On Sat, Mar 17, 2012 at 03:27:12PM -0700, Ben Pfaff wrote:
John Darrington <[email protected]> writes:
> Here's another idea that comes to mind: is there a maximum number
> of categories that makes sense? Would a "max categories" setting
> defaulting to, say, 1000, still allow most users to get real work
> done in realistic cases?
>
> 1000 would be much too high. How many machines can allocate 64GB of
heap?
> "Realistic cases" is somewhat subjective. But I cannot envisage that in
> most instances more than 20 categories would be involved - but who knows?
I mean, 1000 categories per instance, not 1000 instances.
I think I've lost track of what we mean by "instance".
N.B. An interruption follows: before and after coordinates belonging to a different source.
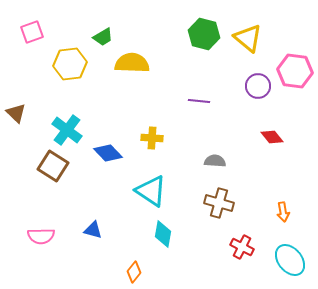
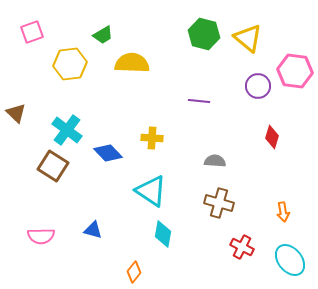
green trapezoid: moved 2 px up
red diamond: rotated 55 degrees clockwise
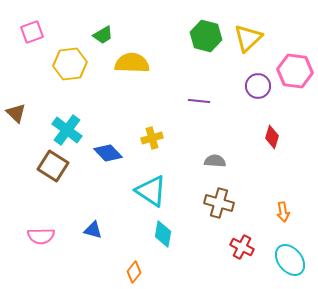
green hexagon: moved 2 px right, 2 px down
yellow triangle: rotated 36 degrees clockwise
yellow cross: rotated 20 degrees counterclockwise
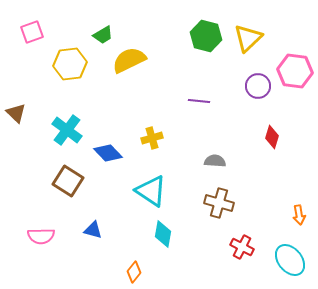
yellow semicircle: moved 3 px left, 3 px up; rotated 28 degrees counterclockwise
brown square: moved 15 px right, 15 px down
orange arrow: moved 16 px right, 3 px down
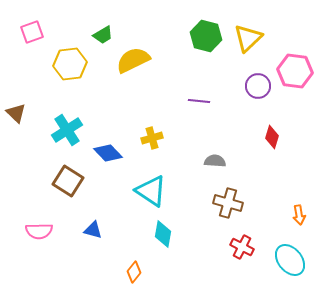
yellow semicircle: moved 4 px right
cyan cross: rotated 20 degrees clockwise
brown cross: moved 9 px right
pink semicircle: moved 2 px left, 5 px up
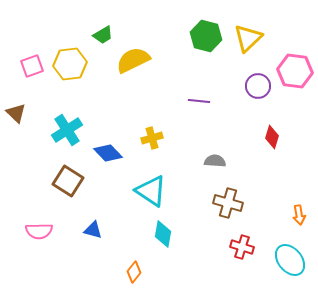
pink square: moved 34 px down
red cross: rotated 10 degrees counterclockwise
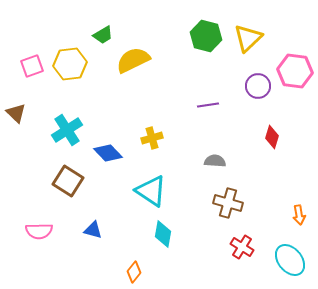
purple line: moved 9 px right, 4 px down; rotated 15 degrees counterclockwise
red cross: rotated 15 degrees clockwise
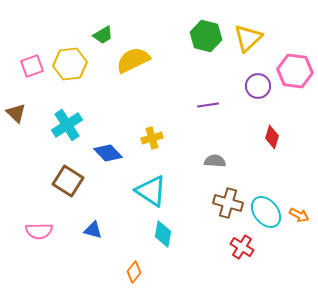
cyan cross: moved 5 px up
orange arrow: rotated 54 degrees counterclockwise
cyan ellipse: moved 24 px left, 48 px up
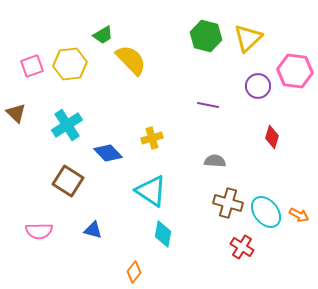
yellow semicircle: moved 2 px left; rotated 72 degrees clockwise
purple line: rotated 20 degrees clockwise
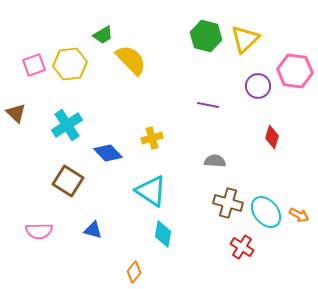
yellow triangle: moved 3 px left, 1 px down
pink square: moved 2 px right, 1 px up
Presumably, 1000 categories do not need much memory (a few
kilobytes?) unless the space for categories is, say, O(n**2) in
the number of categories (I haven't looked).
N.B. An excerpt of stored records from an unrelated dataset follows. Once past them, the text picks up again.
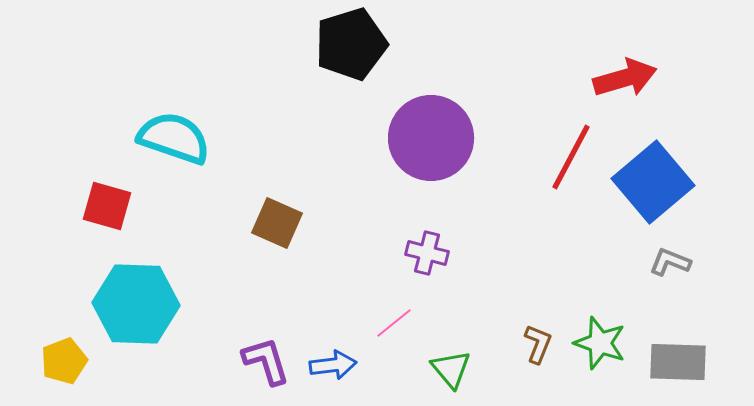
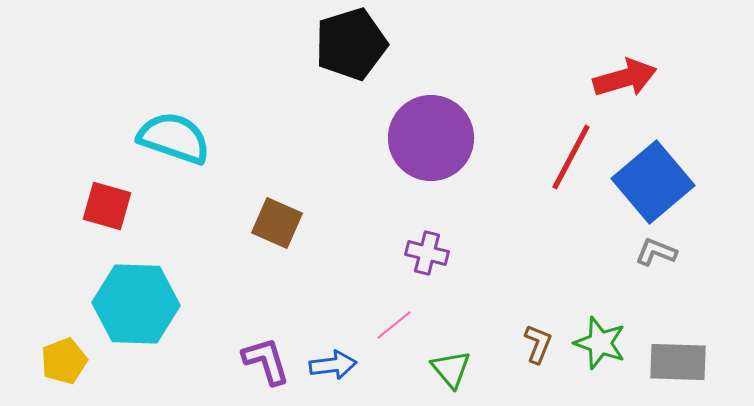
gray L-shape: moved 14 px left, 10 px up
pink line: moved 2 px down
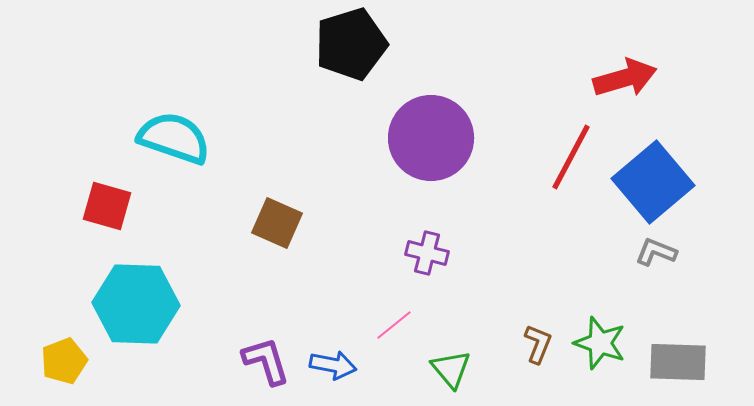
blue arrow: rotated 18 degrees clockwise
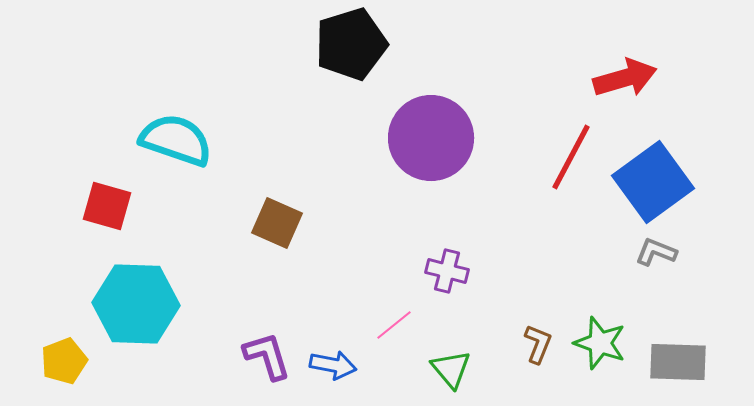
cyan semicircle: moved 2 px right, 2 px down
blue square: rotated 4 degrees clockwise
purple cross: moved 20 px right, 18 px down
purple L-shape: moved 1 px right, 5 px up
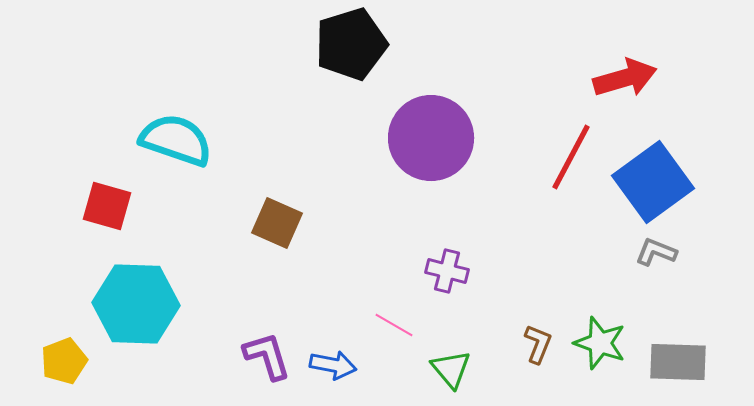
pink line: rotated 69 degrees clockwise
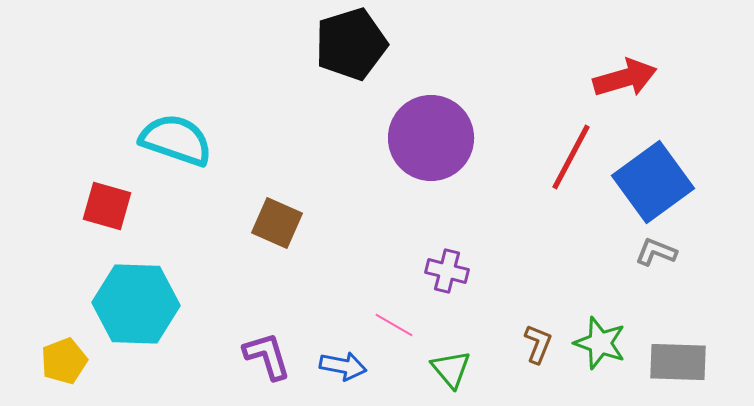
blue arrow: moved 10 px right, 1 px down
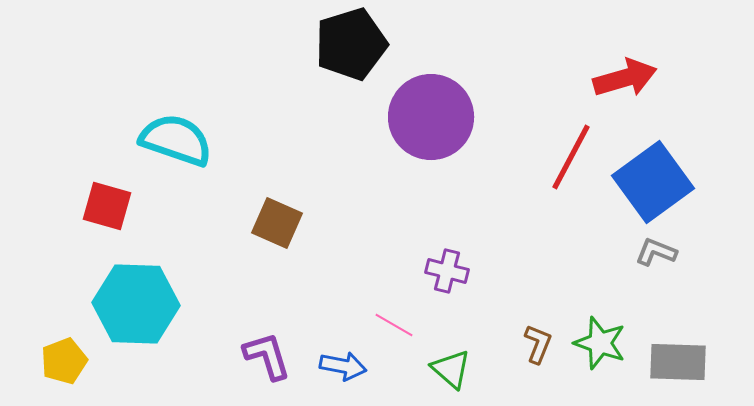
purple circle: moved 21 px up
green triangle: rotated 9 degrees counterclockwise
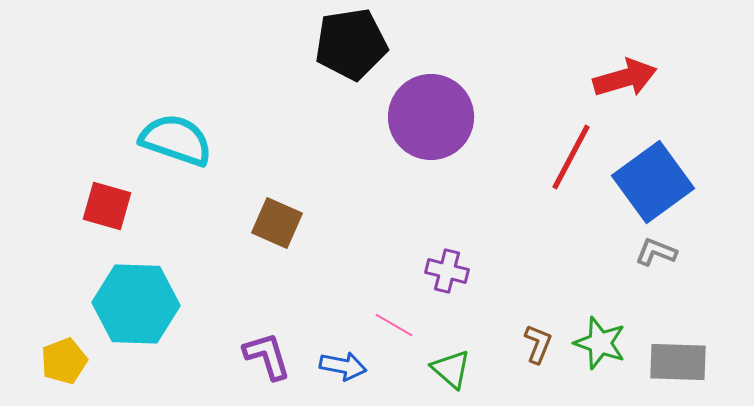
black pentagon: rotated 8 degrees clockwise
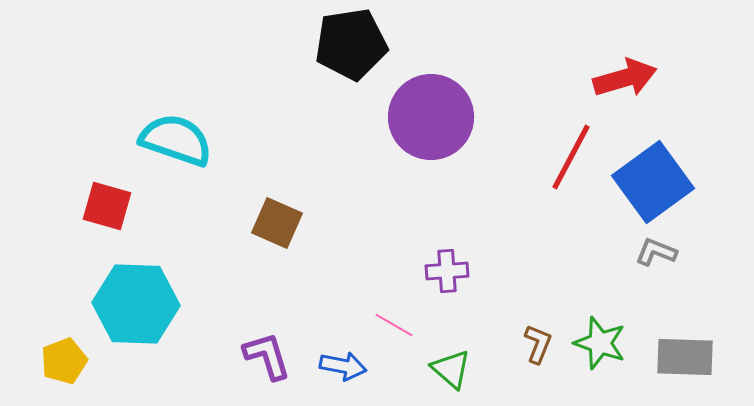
purple cross: rotated 18 degrees counterclockwise
gray rectangle: moved 7 px right, 5 px up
Yes. If there is a very large number of categories, then it is highly likely
that each category contains only a small number of cases. But we don't
know that a priori.
The partcular problem I encountered stems from the fact, that for every
category, I'm calling sort_create_writer, which in turn allocates space for a
large number of cases - even if they are never used. I think I can solve
that problem by sorting the cases before categorising. But I'm wondering if
similar situations will arise where such an optimisation cannot be done.